Although I manage to get dressed without any further male audience, class doesn’t go much better than the locker room experience. When we get to the one-arm butterfly drill I get out of the water and tell Ted, the 20-year old coach, that there is no way I am doing the one-arm butterfly.

“Uh, why?”

“Ted, I’m 42 years old.”

“Really?” he asks in amazement.

I know he isn’t amazed because of how I look in a Speedo and goggles; he’s amazed because he’s only 20. When you are 20, 42 is a number you don’t even think about, an age you can’t even get one arm around; you don’t think 20 years into the future.

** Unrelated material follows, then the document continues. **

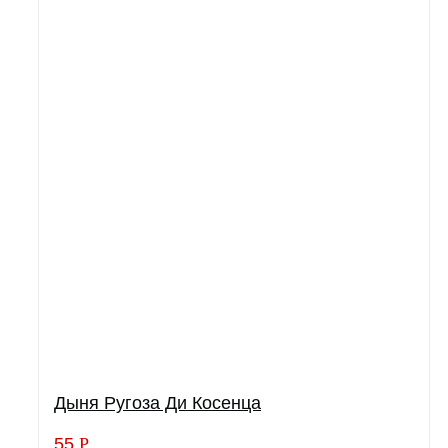
Дыня Ругоза Ди Косенца
55
Р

Yet now, at 42, I do think about 20 years from now, about how I want to be fit and strong and able to walk into my kid’s college graduation ceremony without wearing orthotics in my comfortable shoes and that for some reason I thought swimming at 7 on a Saturday morning would get me there.

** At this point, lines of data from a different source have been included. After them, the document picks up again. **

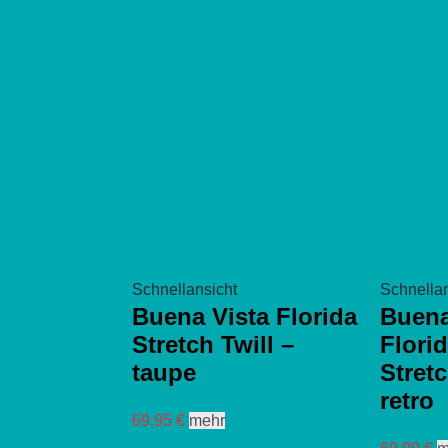
Schnellansicht
Schnellan
Buena Vista Florida
Buena
Stretch Twill –
Flori
taupe
Stretc
retro
Dieses
69,95
€
mehr
Produkt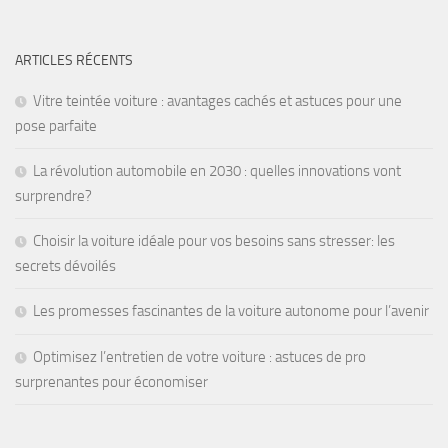
ARTICLES RÉCENTS
Vitre teintée voiture : avantages cachés et astuces pour une
pose parfaite
La révolution automobile en 2030 : quelles innovations vont
surprendre?
Choisir la voiture idéale pour vos besoins sans stresser: les
secrets dévoilés
Les promesses fascinantes de la voiture autonome pour l’avenir
Optimisez l’entretien de votre voiture : astuces de pro
surprenantes pour économiser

“Yup, I’m 42 years old, and I’ve hurt myself. I’m done.”

And I know as my right shoulder burns that I have torn something and it’s not good, that it will take at least a couple months to recover, and I’m not going to be swimming for a while. I’m not going to be doing any triathlons in the summer.

Visiting with a friend, accepting my age, lamenting my defeat and my sore shoulder, discouraged by my failed attempt to accomplish this goal, this thing I wanted to do, she asks me about the man in the locker room, asks what he looked like.

“Tall, with dark hair,” I say.

She tells me, “That sounds like Dave.”

“Who’s Dave?”

“The club manager. All the moms are hot for him.”

“I’m not hot for Dave.”

“It’s okay if you are, all the moms are.”

“I’m not hot for Dave.”

“You know he’s gay?”

“What’s that got to do with anything?”

“Well, I’m just trying to make you feel better about being in your underwear.”